From 6th April 2024, an individual parent’s income over £60,000 will result in a high-income child benefit charge, which gradually increases until you no longer get any child benefit when earning over £80,000. The high-income child benefit charge will never be more than the child benefit paid to you but results in an additional cost to higher earners, further increasing that marginal tax rate. So, again in this situation, if you have an adjusted net income of £60,000, claim child benefit, and then earn more money your tax rate is not the 40% you might expect but 40% plus the cost of the repaid child benefit.

Loss of tax-free childcare

Those households earning under £100,000 are entitled to tax-free childcare, where for every £8 you pay into the account, the government pays in £2. Once over £100,000 – even slightly – you are no longer eligible and lose access to the scheme which is a significant cost. This results in a 25% increase in your childcare costs compared to family not earning over £100,000.

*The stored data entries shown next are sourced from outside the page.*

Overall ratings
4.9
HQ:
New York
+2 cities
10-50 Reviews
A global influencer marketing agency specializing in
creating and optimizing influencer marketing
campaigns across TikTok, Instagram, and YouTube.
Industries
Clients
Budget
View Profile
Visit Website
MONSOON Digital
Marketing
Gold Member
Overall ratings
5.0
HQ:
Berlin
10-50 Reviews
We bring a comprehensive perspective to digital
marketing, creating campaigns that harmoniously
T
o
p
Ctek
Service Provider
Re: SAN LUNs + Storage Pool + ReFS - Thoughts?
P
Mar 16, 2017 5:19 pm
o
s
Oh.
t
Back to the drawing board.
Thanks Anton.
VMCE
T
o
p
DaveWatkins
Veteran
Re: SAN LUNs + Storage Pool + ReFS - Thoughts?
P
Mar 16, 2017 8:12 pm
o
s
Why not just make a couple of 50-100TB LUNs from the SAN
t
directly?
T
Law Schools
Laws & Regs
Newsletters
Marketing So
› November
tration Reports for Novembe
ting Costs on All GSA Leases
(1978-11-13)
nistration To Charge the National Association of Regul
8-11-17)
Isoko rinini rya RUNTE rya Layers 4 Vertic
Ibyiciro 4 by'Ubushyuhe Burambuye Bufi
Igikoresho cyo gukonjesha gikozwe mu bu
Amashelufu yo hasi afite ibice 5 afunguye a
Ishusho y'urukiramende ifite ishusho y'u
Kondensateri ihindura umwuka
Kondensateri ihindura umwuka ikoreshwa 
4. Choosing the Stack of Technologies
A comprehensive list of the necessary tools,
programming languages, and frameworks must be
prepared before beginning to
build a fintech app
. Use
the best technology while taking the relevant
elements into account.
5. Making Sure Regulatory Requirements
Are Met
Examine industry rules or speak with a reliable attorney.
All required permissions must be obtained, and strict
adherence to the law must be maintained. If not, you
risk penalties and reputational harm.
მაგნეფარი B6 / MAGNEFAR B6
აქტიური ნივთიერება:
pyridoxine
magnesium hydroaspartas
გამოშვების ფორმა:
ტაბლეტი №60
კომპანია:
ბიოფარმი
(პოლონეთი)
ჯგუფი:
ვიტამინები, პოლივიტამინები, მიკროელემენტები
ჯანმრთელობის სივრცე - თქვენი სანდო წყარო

Loss of free childcare hours

Hitting £100,00 means you also lose access to the 15 hours free weekly childcare for two-year-olds and 30 hours free weekly childcare for three-to-four-year-olds again resulting in extra costs if you earn more, pushing you over the £100,000 threshold.  

Aside from impacts on your marginal rate of taxation, there are other times where earning more income may have other consequences for your tax bill.

Personal savings allowance

As a basic rate taxpayer, you get a £1,000 tax-free allowance on interest from savings. This goes down to £500 when you’re a higher rate taxpayer and £0 as an additional higher rate taxpayer. Therefore, any interest income not covered by the relevant tax-free allowance is taxable at the top end of your income tax band – if this changes because you earn more income then you may see an increased tax bill on your interest income. 

Tax rate on dividends 

The tax-free dividend allowance is £500 and any dividend income over this is taxed at different rates if you are a basic (8.75%), higher (33.75%) or additional rate (39.35%) taxpayer. Therefore, your income tax band doesn’t just affect the allowances above, but also the tax rates you pay on dividend income. 

As you can see from the above information, your marginal tax rate may not be the rate of tax you would expect. The loss of your personal allowance and/or various benefits, and knock on effects on other taxes, may result in a significantly higher marginal tax rate.

 

Therefore, it is important to be aware of the potential consequences of earning more money – this is not to discourage doing extra work, and we appreciate that times are tough for a lot of people right now, but paying attention to your marginal rate of tax could help avoid incurring extra unexpected costs.